## Assignment
Once you find the line containing "Go to item 3", set down exactly that line and every one after it through the end of the listing below, with both ends included and any pictures omitted.
* * * *
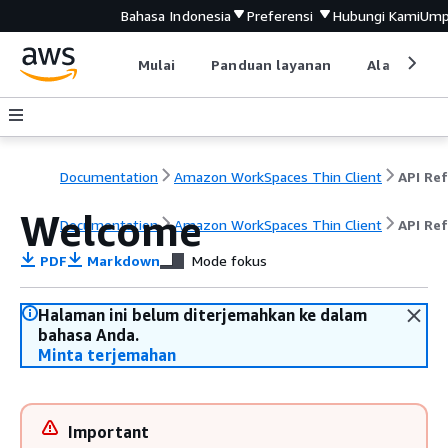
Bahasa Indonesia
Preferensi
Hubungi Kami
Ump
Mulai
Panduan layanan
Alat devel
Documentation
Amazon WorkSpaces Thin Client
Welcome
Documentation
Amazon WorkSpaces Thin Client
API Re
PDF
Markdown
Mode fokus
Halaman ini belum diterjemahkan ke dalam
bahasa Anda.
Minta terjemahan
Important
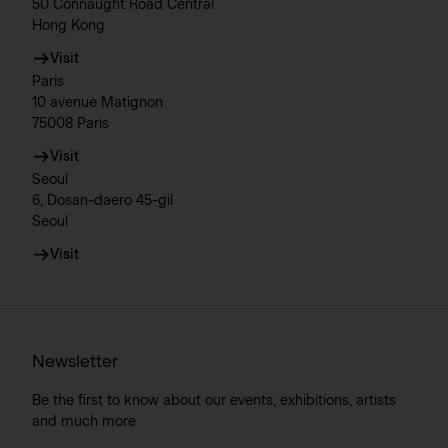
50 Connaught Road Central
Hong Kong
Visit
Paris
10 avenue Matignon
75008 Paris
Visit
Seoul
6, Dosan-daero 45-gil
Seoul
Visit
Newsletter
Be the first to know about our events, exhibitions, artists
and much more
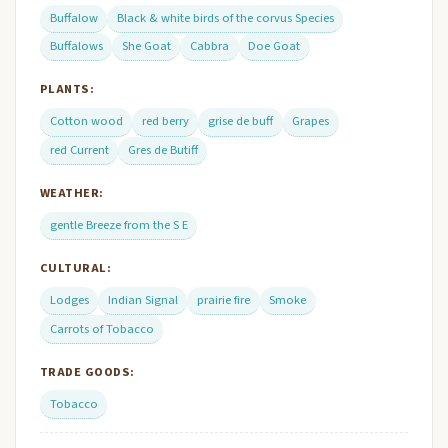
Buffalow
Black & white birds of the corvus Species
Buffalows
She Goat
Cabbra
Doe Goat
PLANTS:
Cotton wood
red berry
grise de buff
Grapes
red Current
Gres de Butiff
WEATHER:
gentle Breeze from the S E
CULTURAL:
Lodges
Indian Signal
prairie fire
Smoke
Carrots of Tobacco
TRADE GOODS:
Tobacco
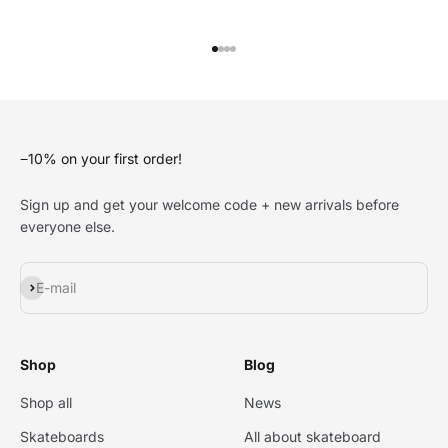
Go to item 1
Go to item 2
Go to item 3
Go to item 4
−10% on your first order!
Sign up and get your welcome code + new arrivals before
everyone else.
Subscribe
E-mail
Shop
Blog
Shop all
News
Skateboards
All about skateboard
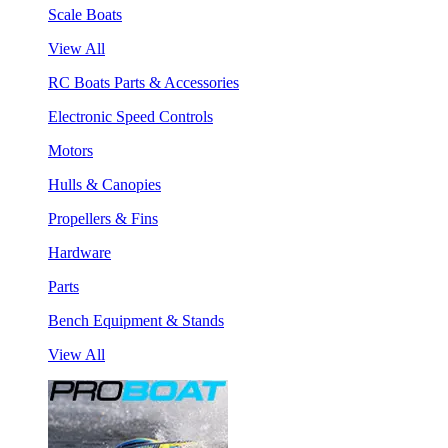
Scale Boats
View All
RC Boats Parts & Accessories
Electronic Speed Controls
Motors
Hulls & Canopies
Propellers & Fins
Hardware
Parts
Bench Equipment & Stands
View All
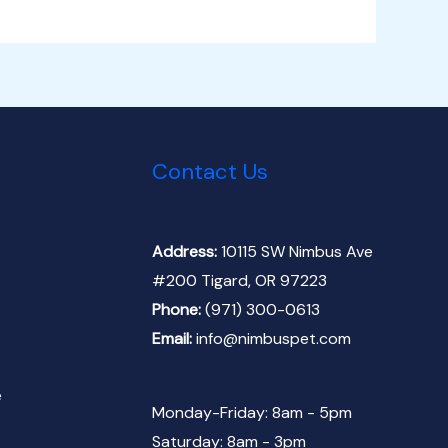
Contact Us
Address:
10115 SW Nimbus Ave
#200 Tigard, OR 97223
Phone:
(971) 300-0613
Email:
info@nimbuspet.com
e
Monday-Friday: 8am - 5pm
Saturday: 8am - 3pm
* * * *
## Exercise result
Go to item 3
Go to item 4
−10% on your first order!
Sign up and get your welcome code + new arrivals before
everyone else.
Subscribe
E-mail
Shop
Blog
Shop all
News
Skateboards
All about skateboard
Scale Boats
View All
RC Boats Parts & Accessories
Electronic Speed Controls
Motors
Hulls & Canopies
Propellers & Fins
Hardware
Parts
Bench Equipment & Stands
View All
Contact Us
Address:
10115 SW Nimbus Ave
#200 Tigard, OR 97223
Phone:
(971) 300-0613
Email:
info@nimbuspet.com
e
Monday-Friday: 8am - 5pm
Saturday: 8am - 3pm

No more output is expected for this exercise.